Referring to fig. 4, the apparatus 400 may include one or more of the following components: a processing component 402, a memory 404, a power component 406, a multimedia component 408, an audio component 410, an interface for input/output (I/O) 412, a sensor component 414, and a communication component 416.
The processing component 402 generally controls overall operation of the apparatus 400, such as operations associated with display, telephone calls, data communications, camera operations, and recording operations. The processing component 402 may include one or more processors 420 to execute instructions to perform all or part of the steps of the speech enhancement method described above. Further, the processing component 402 can include one or more modules that facilitate interaction between the processing component 402 and other components. For example, the processing component 402 can include a multimedia module to facilitate interaction between the multimedia component 408 and the processing component 402.

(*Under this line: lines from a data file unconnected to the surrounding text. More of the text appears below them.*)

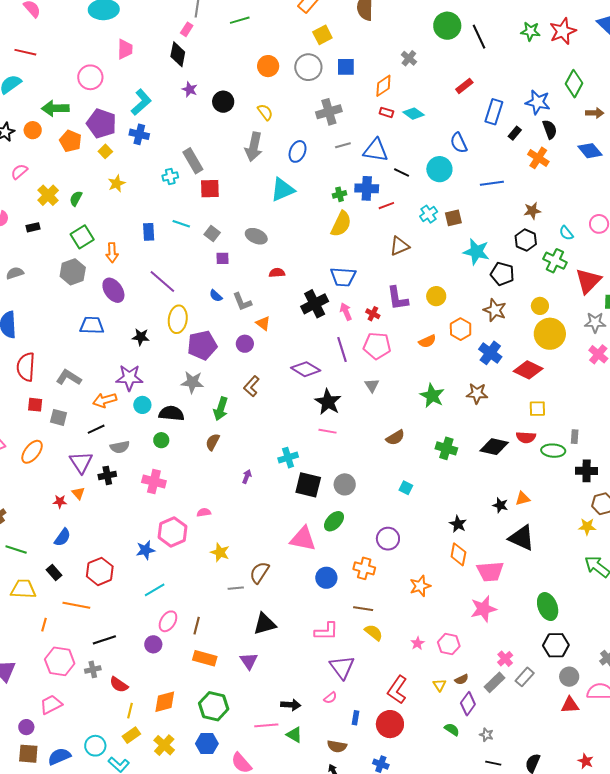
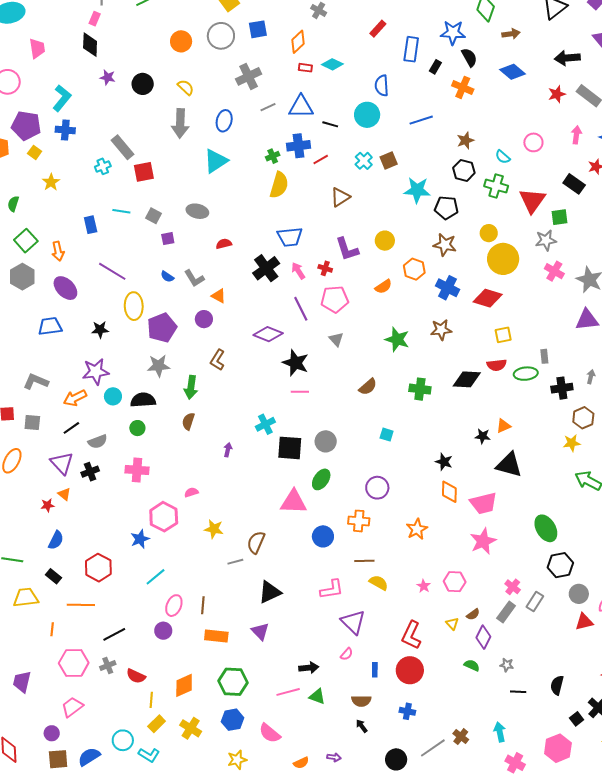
blue semicircle: (459, 143) -> (382, 86), turned 30

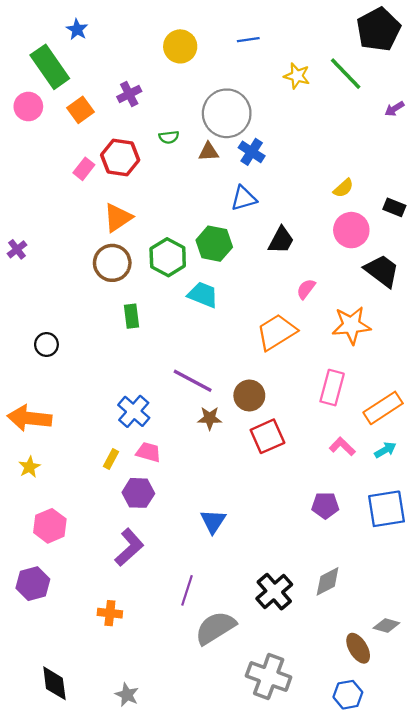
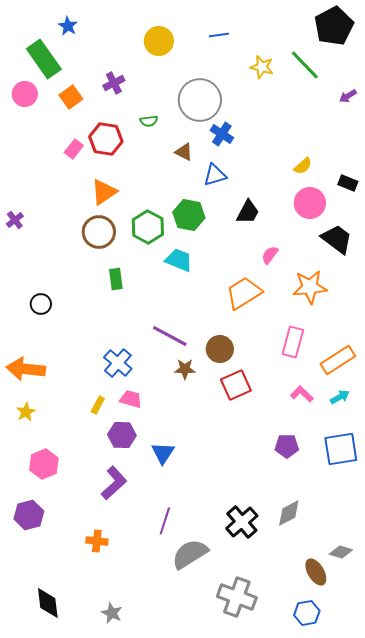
brown triangle: (209, 152) -> (184, 152), moved, turned 30
blue triangle: (213, 521) -> (163, 453), moved

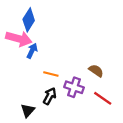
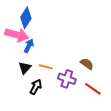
black arrow: (50, 96) -> (36, 87), moved
black triangle: (28, 110) -> (25, 68), moved

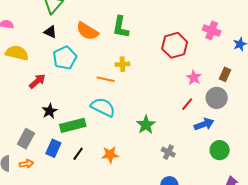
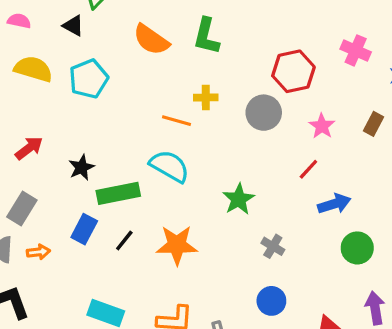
black triangle: (50, 32) -> (73, 26), moved
cyan pentagon: (65, 58) -> (89, 79), moved
red arrow: (37, 81) -> (29, 148), moved
gray circle: (217, 98) -> (264, 113), moved
gray rectangle: (26, 139) -> (22, 209), moved
orange star: (110, 155) -> (177, 245), size x1.4

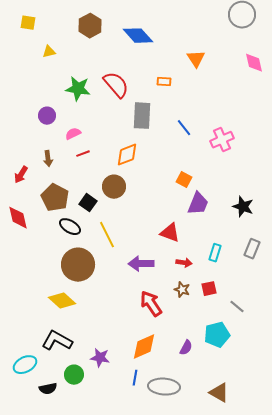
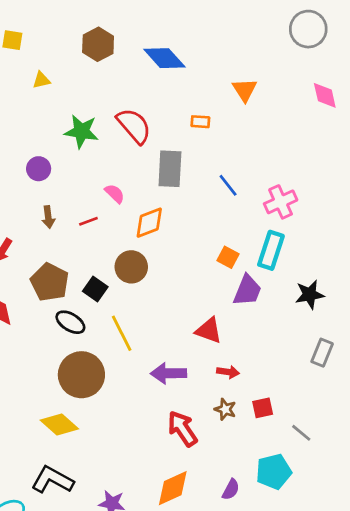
pink semicircle: (73, 134) -> (115, 194), moved, turned 70
brown arrow: (48, 159) -> (48, 217), moved
black star: (243, 207) -> (310, 295), turned -30
cyan rectangle: (215, 253) -> (271, 250), moved, size x1.5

The memory 404 is configured to store various types of data to support operations at the apparatus 400. Examples of such data include instructions for any application or method operating on the device 400, contact data, phonebook data, messages, pictures, videos, and so forth. The memory 404 may be implemented by any type or combination of volatile or non-volatile memory devices such as Static Random Access Memory (SRAM), electrically erasable programmable read-only memory (EEPROM), erasable programmable read-only memory (EPROM), programmable read-only memory (PROM), read-only memory (ROM), magnetic memory, flash memory, magnetic or optical disks.
Power components 406 provide power to the various components of device 400. Power components 406 may include a power management system, one or more power sources, and other components associated with generating, managing, and distributing power for apparatus 400.
The multimedia component 408 includes a screen that provides an output interface between the device 400 and the user. In some embodiments, the screen may include a Liquid Crystal Display (LCD) and a Touch Panel (TP). If the screen includes a touch panel, the screen may be implemented as a touch screen to receive an input signal from a user. The touch panel includes one or more touch sensors to sense touch, slide, and gestures on the touch panel. The touch sensor may not only sense the boundary of a touch or slide action, but also detect the duration and pressure associated with the touch or slide operation. In some embodiments, the multimedia component 408 includes a front facing camera and/or a rear facing camera. The front camera and/or the rear camera may receive external multimedia data when the apparatus 400 is in an operation mode, such as a photographing mode or a video mode. Each front camera and rear camera may be a fixed optical lens system or have a focal length and optical zoom capability.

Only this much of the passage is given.